Moody's è l'ultima agenzia di rating a declassare ulteriormente il nostro Paese e il suo sistema bancario con un pesante giudizio su ventisei istituti bancari italiani.
Quasi tutte le nostre banche ne escono con le ossa rotte.
Il rating è un voto, un vero e proprio indice sull'affidabilità di una nazione.
A noi l'indice pare sia stato puntato contro per le nostre inefficienze e per le nostre pastoie.

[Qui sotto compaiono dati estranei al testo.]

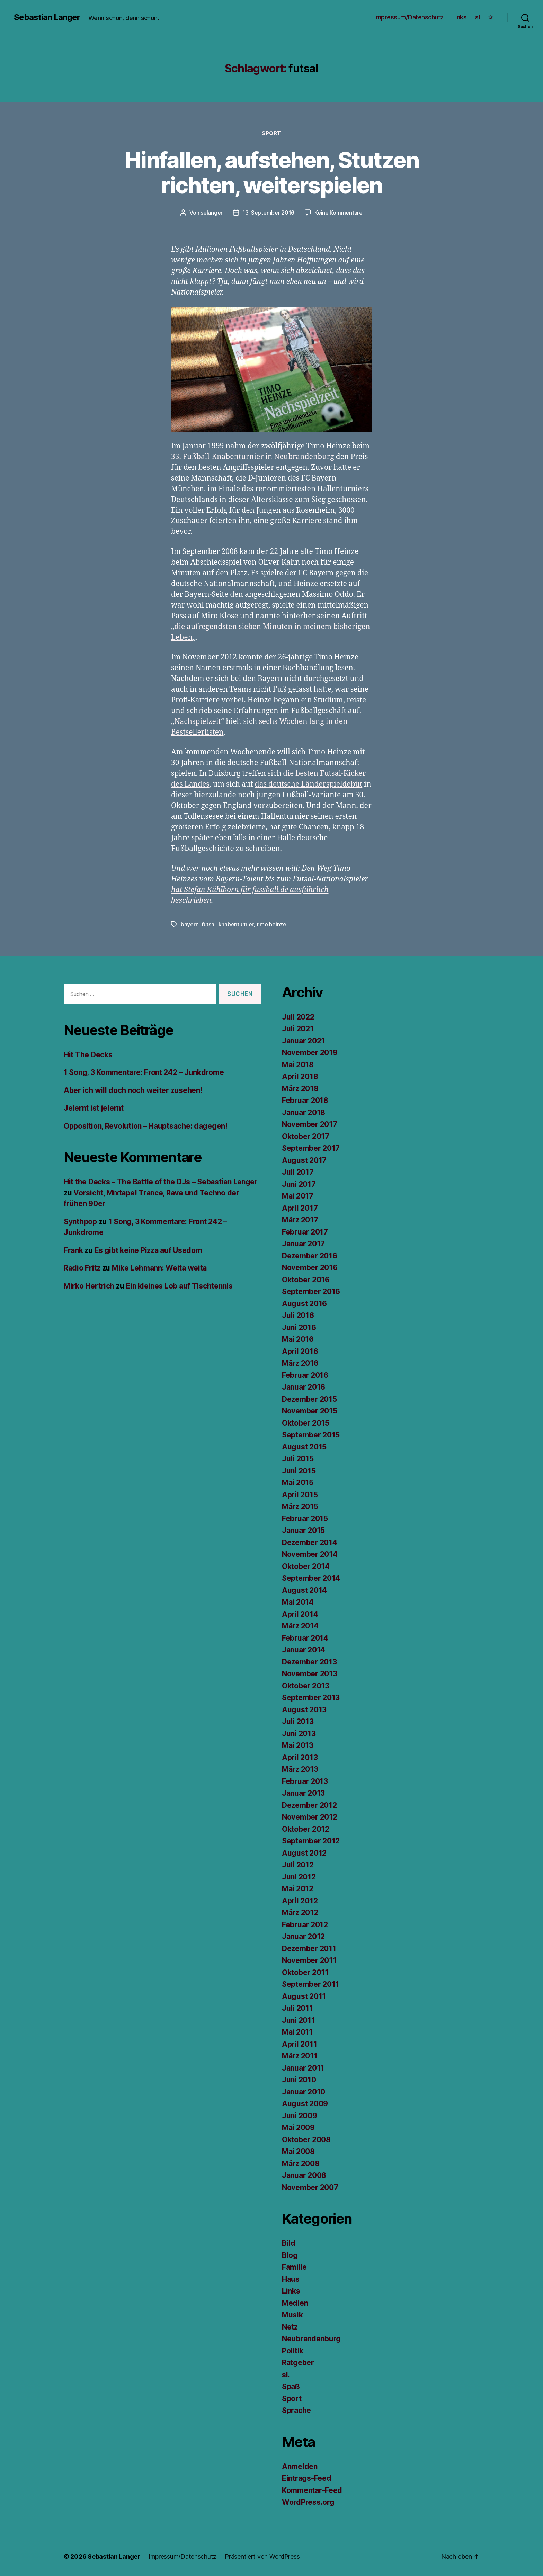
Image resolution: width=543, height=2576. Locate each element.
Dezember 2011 (309, 1948)
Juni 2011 (298, 2020)
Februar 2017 (305, 1232)
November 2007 (310, 2187)
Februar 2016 (305, 1375)
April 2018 (300, 1076)
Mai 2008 (298, 2151)
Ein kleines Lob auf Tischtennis (179, 1286)
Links (459, 17)
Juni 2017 (299, 1184)
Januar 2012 (303, 1936)
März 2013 (300, 1769)
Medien (295, 2303)
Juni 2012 (299, 1877)
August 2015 (304, 1447)
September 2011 (310, 1984)
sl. (286, 2374)
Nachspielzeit (197, 721)
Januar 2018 (303, 1112)
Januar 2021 (303, 1040)
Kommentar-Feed (312, 2490)
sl (477, 17)
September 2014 (311, 1578)
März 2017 (300, 1219)
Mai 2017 (297, 1196)
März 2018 (300, 1088)
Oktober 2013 (305, 1685)
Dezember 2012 (309, 1805)
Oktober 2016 (306, 1279)
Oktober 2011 (305, 1972)
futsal (208, 924)
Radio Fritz (82, 1268)
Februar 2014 (305, 1638)
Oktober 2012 (305, 1829)
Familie (294, 2267)
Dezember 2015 (309, 1399)
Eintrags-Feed (306, 2478)
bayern (189, 924)
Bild (288, 2243)
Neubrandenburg (311, 2338)
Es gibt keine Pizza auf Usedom (148, 1250)
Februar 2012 (305, 1924)
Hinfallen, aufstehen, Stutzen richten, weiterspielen (271, 172)
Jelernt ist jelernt (94, 1108)
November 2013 (309, 1673)
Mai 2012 (297, 1888)
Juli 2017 (298, 1172)
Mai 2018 (298, 1064)
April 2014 (300, 1614)
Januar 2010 (303, 2092)
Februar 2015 (305, 1518)
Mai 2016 (298, 1339)
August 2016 (304, 1303)
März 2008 (301, 2163)
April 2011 (299, 2044)
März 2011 (300, 2056)
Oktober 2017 (305, 1136)
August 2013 (304, 1709)
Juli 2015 (298, 1458)
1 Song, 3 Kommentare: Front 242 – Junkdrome (144, 1072)
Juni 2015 (299, 1470)
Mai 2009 (298, 2127)
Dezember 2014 (309, 1542)
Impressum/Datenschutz (409, 17)
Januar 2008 (304, 2175)
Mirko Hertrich (89, 1286)
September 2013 (311, 1697)
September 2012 (311, 1841)
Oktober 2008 (306, 2139)
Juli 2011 (297, 2008)
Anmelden (300, 2466)
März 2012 (300, 1912)
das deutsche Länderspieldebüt (308, 784)
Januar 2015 (303, 1530)
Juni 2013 (299, 1733)
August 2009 (305, 2103)
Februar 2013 (305, 1781)
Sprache (296, 2410)
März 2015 (300, 1506)
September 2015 (311, 1434)
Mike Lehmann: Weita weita (159, 1268)
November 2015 (309, 1411)
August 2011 (304, 1996)
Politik (292, 2350)
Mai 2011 (297, 2032)
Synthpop (80, 1221)
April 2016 (300, 1351)
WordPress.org (308, 2502)
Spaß (291, 2386)
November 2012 (309, 1817)
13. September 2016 (268, 212)
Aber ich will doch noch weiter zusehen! (133, 1090)
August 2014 (304, 1590)
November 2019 (310, 1052)
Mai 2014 (298, 1602)
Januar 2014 (303, 1649)
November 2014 (310, 1554)
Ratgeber (298, 2362)
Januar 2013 (303, 1793)
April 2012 (300, 1900)
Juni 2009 (299, 2115)
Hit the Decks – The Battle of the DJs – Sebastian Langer (161, 1181)
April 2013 (300, 1757)
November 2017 (309, 1124)
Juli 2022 (298, 1017)
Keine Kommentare (338, 212)
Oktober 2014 (306, 1566)
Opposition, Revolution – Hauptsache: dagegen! (146, 1126)
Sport (271, 133)
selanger (212, 212)
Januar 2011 (303, 2068)
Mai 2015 (297, 1482)
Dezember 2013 (309, 1662)
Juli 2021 (298, 1028)
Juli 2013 (298, 1721)
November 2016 (310, 1267)
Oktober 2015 (305, 1423)
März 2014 (300, 1626)
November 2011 (309, 1960)
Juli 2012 (298, 1864)
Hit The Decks (88, 1054)
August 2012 (304, 1853)
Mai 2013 (297, 1745)
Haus (291, 2279)
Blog (290, 2255)
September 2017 (311, 1148)
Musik (292, 2314)
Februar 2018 (305, 1100)
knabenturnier (236, 924)
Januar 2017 (303, 1243)
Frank (73, 1250)
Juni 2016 (299, 1327)
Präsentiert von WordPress (262, 2556)
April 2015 (300, 1494)
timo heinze (271, 924)
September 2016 (311, 1291)
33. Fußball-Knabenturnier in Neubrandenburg (252, 456)
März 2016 (300, 1363)
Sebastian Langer (47, 17)
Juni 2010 (299, 2079)
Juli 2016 (298, 1315)
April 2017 (300, 1208)
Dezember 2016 (309, 1255)
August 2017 (304, 1160)
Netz (290, 2327)
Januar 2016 (303, 1387)
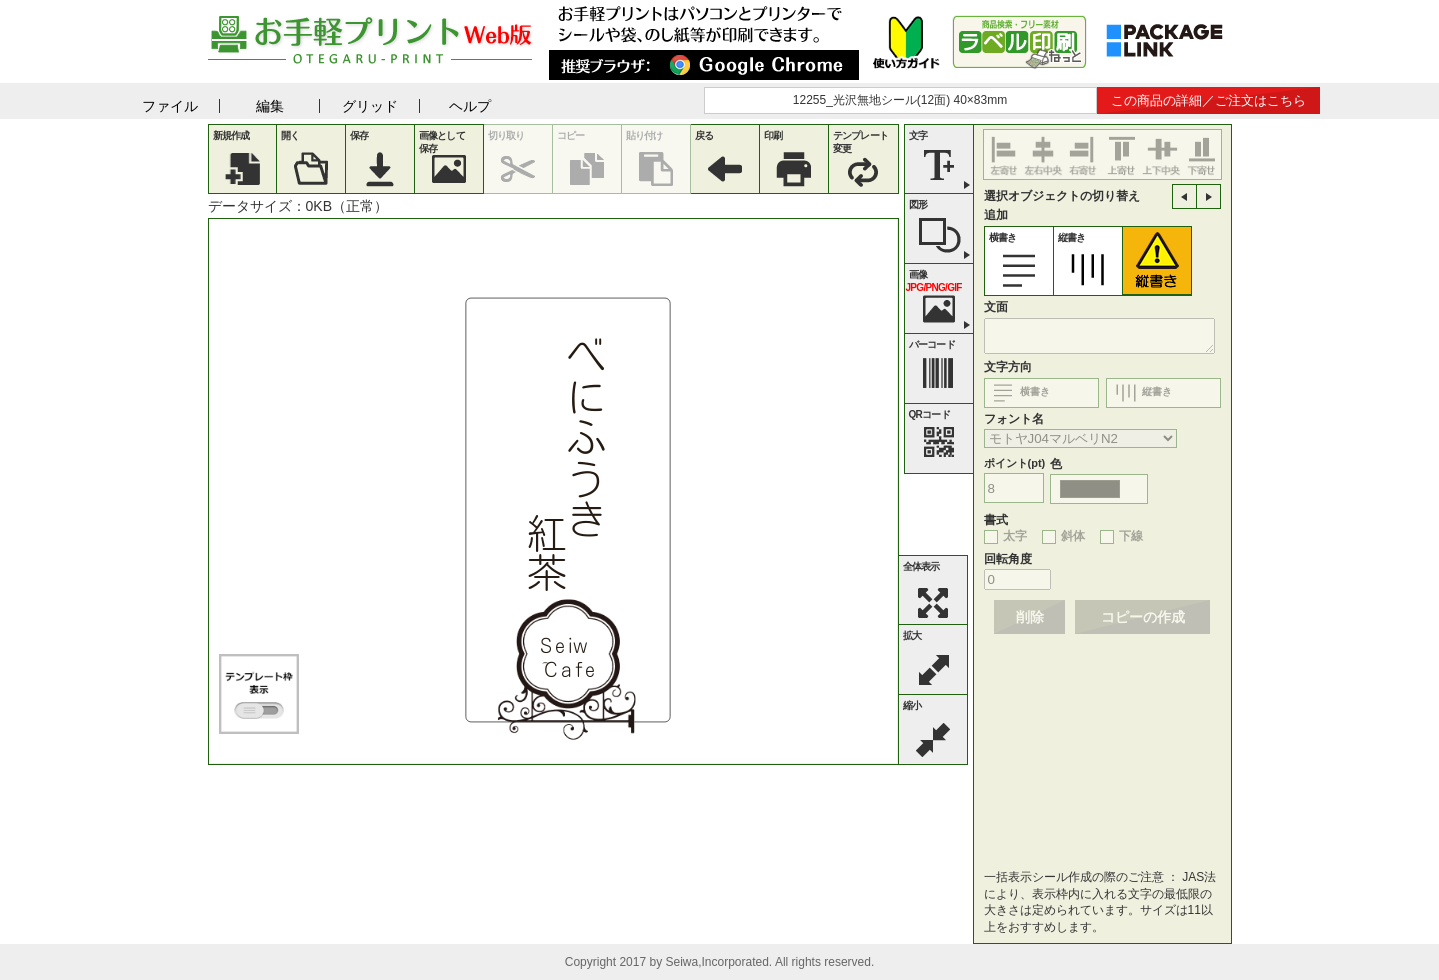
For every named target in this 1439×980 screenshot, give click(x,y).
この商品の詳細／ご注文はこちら (1208, 100)
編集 (270, 106)
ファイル (170, 106)
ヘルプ (470, 106)
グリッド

Non è una novità che buona parte dell'Occidente sia in recessione e che l'economia langua; la situazione non ci farà vedere l'alba di un giorno migliore tanto presto, ma anche di questo giudizio forse si poteva fare benissimo a meno visto che il commento dell'ABI, Associazione tra i banchieri d'Italia, è stato immediato: "irresponsabile declassare le banche italiane".
Così come non è mancato il caustico commento di un autorevole esponente politico, quel Pierferdinando Casini, leader dell'UDC che tanto sostiene il Governo di Mario Monti. "E' un preciso atto criminale da parte delle agenzie di rating verso l'Italia".

La cosa ha colpito.
Bisogna dire che Casini è un politico moderato di vecchia scuola democristiana, ben abituato all'uso delle parole e delle sue sfumature, da lui un giudizio così tagliente non ce lo saremmo aspettati.

Casini sa bene più di qualcosa.
Che a livello internazionale ogni stormir di foglia che metta in ombra l'operato delle nostre istituzioni crea un grande buio all'interno della nostra società.
Sa anche che il sistema Italia rischia giorni tremendi.
Sa pure che l'aver puntato tutto su un governo di unità nazionale qual'è quello di Monti con un sostegno vibrante com'è quello del Terzo Polo - o meglio - dell'UDC con gli esiti non proprio incoraggianti come quelli che si sono visti alle elezioni amministrative della scorsa settimana, non profila all'orizzonte di certo uno scenario di tipo francese, bensì uno di tipo greco.
Tradotto, se andassimo a breve alle elezioni politiche non ci sarebbero i numeri per un governo di coalizione omogeneo: né per il centrodestra e neanche per il centrosinistra.

Per rafforzare la sua leadership e il peso del suo partito, è probabile che anche a Pierferdinando Casini convenga giocare la carta
dei poteri forti - le banche - che ce l'hanno con noi.
A sentire i venti di critica verso l'economia europea che da Wall Street spirano verso il Vecchio Continente forse è anche vero.